City Councilmember and Brooklyn Borough President Candidate Robert Cornegy Jr. (D-Bedford-Stuyvesant, Northern Crown Heights) Monday went to bat for more funding for the arts as an integral part of elementary and high school education.
Cornegy made his position known as part of a virtual panel discussion that the New York City Arts in Education Roundtable (NYCAIER) and the Brooklyn Children’s Museum co-hosted to explore the urgent need for the arts to help kids process the world around them.
“Art has always been the catalyst for change,” Cornegy said. “Societies are shaped by what the art of the day was so it should be integrated in our school systems.”
Cornegy noted that although most people didn’t associate with him the arts because of his basketball career, he has been a baritone sax player all his life. Arts shouldn’t be an ancillary part of a youth’s education but incorporated into the curriculum as the way he had it when he was in school, said Cornegy.

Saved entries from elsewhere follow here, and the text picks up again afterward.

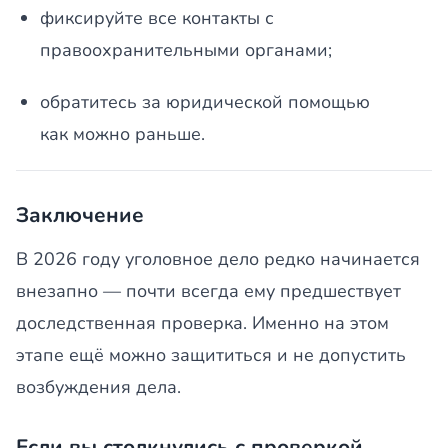
фиксируйте все контакты с
правоохранительными органами;
обратитесь за юридической помощью
как можно раньше.
Заключение
В 2026 году уголовное дело редко начинается
внезапно — почти всегда ему предшествует
доследственная проверка. Именно на этом
этапе ещё можно защититься и не допустить
возбуждения дела.
Если вы столкнулись с проверкой,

Grey Lambert, a public high school senior, explained how the arts impacted him as he displayed a jacket with hand-sewn images and pockets that he added.
“I was able to take things that I can’t express in any other way and make them in ways that you can touch and feel them,” Lambert said.

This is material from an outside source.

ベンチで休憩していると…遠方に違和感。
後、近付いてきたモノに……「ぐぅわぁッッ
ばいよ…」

Lambert’s words were echoed in agreement by panelists advocating to restore the identification of arts as essential education with a spotlight on the importance during COVID-19.
“We are talking about a time of a pandemic and one thing that you see people doing- they’re making things, creating music, and dancing. They are creating,” said nS 26 The Jesse Owens School visual arts teacher Elizabeth Kinkel.

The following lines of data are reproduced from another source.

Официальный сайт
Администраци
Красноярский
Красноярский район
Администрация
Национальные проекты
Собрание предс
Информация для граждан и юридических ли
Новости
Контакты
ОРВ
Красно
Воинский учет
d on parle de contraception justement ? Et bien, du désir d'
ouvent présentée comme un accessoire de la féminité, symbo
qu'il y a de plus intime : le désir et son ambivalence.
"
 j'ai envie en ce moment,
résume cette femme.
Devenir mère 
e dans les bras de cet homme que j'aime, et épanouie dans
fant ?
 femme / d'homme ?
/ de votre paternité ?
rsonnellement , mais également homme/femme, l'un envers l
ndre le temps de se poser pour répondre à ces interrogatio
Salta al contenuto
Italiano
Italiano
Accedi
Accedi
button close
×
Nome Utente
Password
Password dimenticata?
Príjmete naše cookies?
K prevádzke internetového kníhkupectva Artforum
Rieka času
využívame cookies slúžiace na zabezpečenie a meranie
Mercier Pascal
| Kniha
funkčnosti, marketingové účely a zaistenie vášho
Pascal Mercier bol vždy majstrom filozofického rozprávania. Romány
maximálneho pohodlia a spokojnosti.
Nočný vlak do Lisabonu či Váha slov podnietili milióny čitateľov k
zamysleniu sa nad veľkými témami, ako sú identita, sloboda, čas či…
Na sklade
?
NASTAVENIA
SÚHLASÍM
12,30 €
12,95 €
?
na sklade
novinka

NYCAIER has been committed to arts in public education for years, but after this year’s budget cut funding to arts education in city schools, the organization launched the “Arts Are Essential” campaign to raise awareness for the importance of bringing arts education to schools.
The campaign not only advocates for arts education but for funding contracts to over 300 cultural institutions to get supplemental arts education restored.
The discussion highlighted the importance of arts in children and young adults’ lives, as it serves as an outlet for creation and self-efficacy, a factor Kinkel thinks should be at par with the STEM [science, technology, engineering, and mathematics] subjects.
“When a child comes running saying, ‘mommy look what I made’, you better believe they are not holding a worksheet. They are holding something they created,” she said.